# Couple abalone pens



## bill (May 21, 2004)

Finished up one by request, so I went ahead and made a bigger pen. Rains sure put a end to my casting for a few days but so glad to have it.


----------



## Tortuga (May 21, 2004)

Man !!!! That makes beautiful pens, Bill


----------



## speckle-catcher (May 20, 2004)

good looking pens Bill, but the background is distracting.


----------



## lady linda (Nov 25, 2008)

I am impressed. Excellent.


----------



## Tortuga (May 21, 2004)

speckle-catcher said:


> good looking pens Bill, but the background is distracting.


Easy there, Shawn. I'm betting that background is one of Bill's paintings.


----------



## JS Fog (Sep 4, 2012)

great set of pens!


----------



## bill (May 21, 2004)

LOL The background is one of my old paintings.

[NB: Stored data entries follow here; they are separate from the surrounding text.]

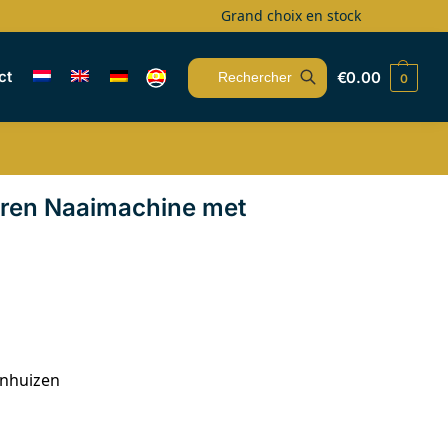
Grand choix en stock
ct
€
0.00
0
Recherche
uren Naaimachine met
enhuizen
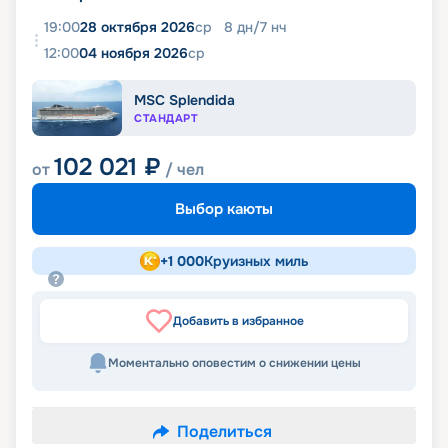
19:00
28 октября 2026
ср
8
дн
/
7
нч
12:00
04 ноября 2026
ср
MSC Splendida
СТАНДАРТ
102 021
₽
от
/ чел
Выбор каюты
+
1 000
Круизных миль
Добавить в избранное
Моментально оповестим о снижении цены
Поделиться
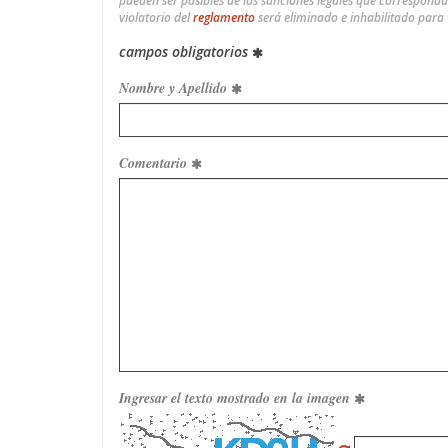
pueden ser pasibles de las sanciones legales que correspond
violatorio del
reglamento
será eliminado e inhabilitado para
campos obligatorios
Nombre y Apellido
Comentario
Ingresar el texto mostrado en la imagen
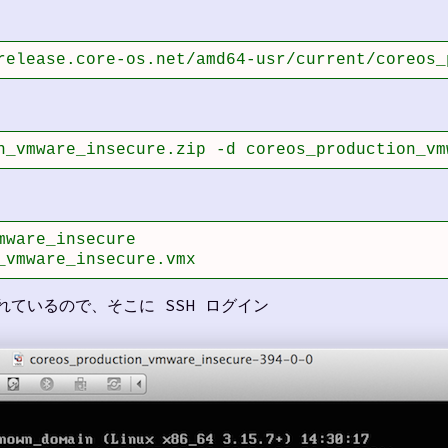
release.core-os.net/amd64-usr/current/coreos_
n_vmware_insecure.zip -d coreos_production_vm
ware_insecure

_vmware_insecure.vmx
れているので、そこに SSH ログイン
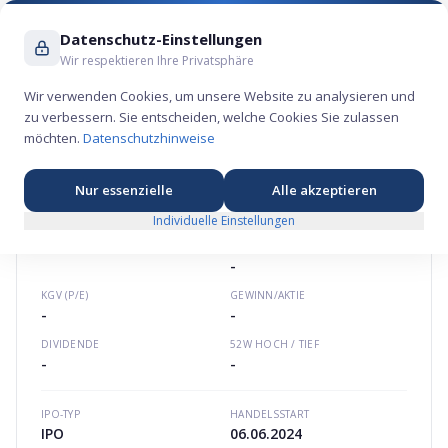
Suche ...
Datenschutz-Einstellungen
Wir respektieren Ihre Privatsphäre
Wir verwenden Cookies, um unsere Website zu analysieren und
zu verbessern. Sie entscheiden, welche Cookies Sie zulassen
Fly-E Group Aktie – Konsum-Börsengang 2024
möchten.
Datenschutzhinweise
🏷️
★
★
★
★
★
Nordamerika
flyebike.com
US34386F1030
Nur essenzielle
Alle akzeptieren
Individuelle Einstellungen
FLY-E GROUP
AKTIE
MARKTKAPITALISIERUNG
-
KGV (P/E)
GEWINN/AKTIE
-
-
DIVIDENDE
52W HOCH / TIEF
-
-
IPO-TYP
HANDELSSTART
IPO
06.06.2024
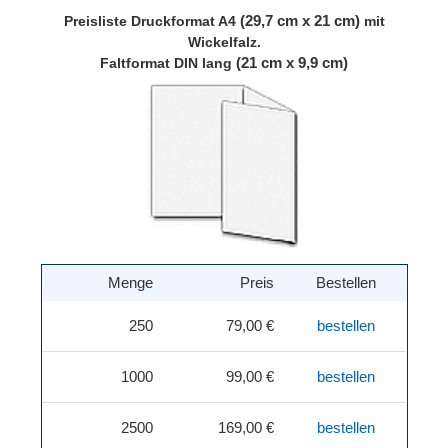
(29,7 cm x 21 cm)
Preisliste
Druckformat A4
mit
Wickelfalz.
(21 cm x 9,9 cm)
Faltformat DIN lang
Menge
Preis
Bestellen
250
79,00 €
bestellen
1000
99,00 €
bestellen
2500
169,00 €
bestellen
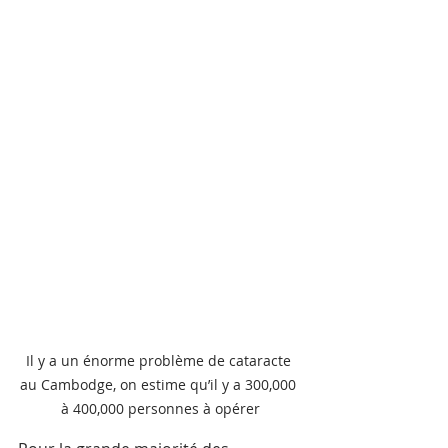
Il y a un énorme problème de cataracte 
au Cambodge, on estime qu’il y a 300,000 
à 400,000 personnes à opérer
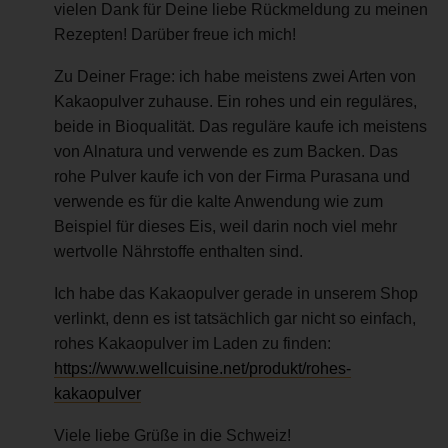
vielen Dank für Deine liebe Rückmeldung zu meinen
Rezepten! Darüber freue ich mich!
Zu Deiner Frage: ich habe meistens zwei Arten von
Kakaopulver zuhause. Ein rohes und ein reguläres,
beide in Bioqualität. Das reguläre kaufe ich meistens
von Alnatura und verwende es zum Backen. Das
rohe Pulver kaufe ich von der Firma Purasana und
verwende es für die kalte Anwendung wie zum
Beispiel für dieses Eis, weil darin noch viel mehr
wertvolle Nährstoffe enthalten sind.
Ich habe das Kakaopulver gerade in unserem Shop
verlinkt, denn es ist tatsächlich gar nicht so einfach,
rohes Kakaopulver im Laden zu finden:
https://www.wellcuisine.net/produkt/rohes-
kakaopulver
Viele liebe Grüße in die Schweiz!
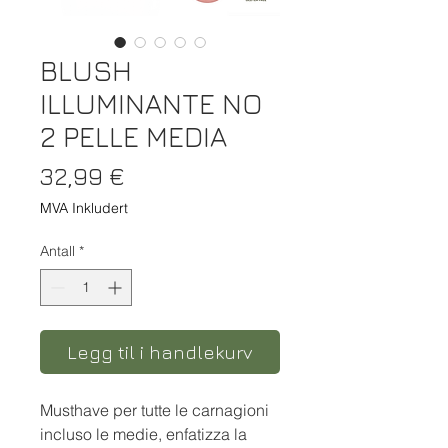
BLUSH
ILLUMINANTE NO
2 PELLE MEDIA
Pris
32,99 €
MVA Inkludert
Antall
*
Legg til i handlekurv
Musthave
per tutte le carnagioni
incluso le
medie, enfatizza la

I had trouble getting a good shot of the pens (as usual) Tried solid, light and dark. Even these show a reflection from my light on the top pen at the coupling. They catch light at every angle and didn't notice it until after I posted. I figured if these bounce light around, then I might as well try something throwing light...even if just a painting. They look much better in hand.


----------



## DCAVA (Aug 5, 2013)

Tight pens Bill!!


----------



## Viking48 (Jan 24, 2006)

Those are mighty fancy.


----------



## Law Dog (Jul 27, 2010)

Great job, congrats!


----------



## ronbeaux (Mar 25, 2006)

Dayum! I aint showing no more more of mine...... That is just fabulous..


----------



## 47741 (Jan 5, 2010)

They do look cool in person!


----------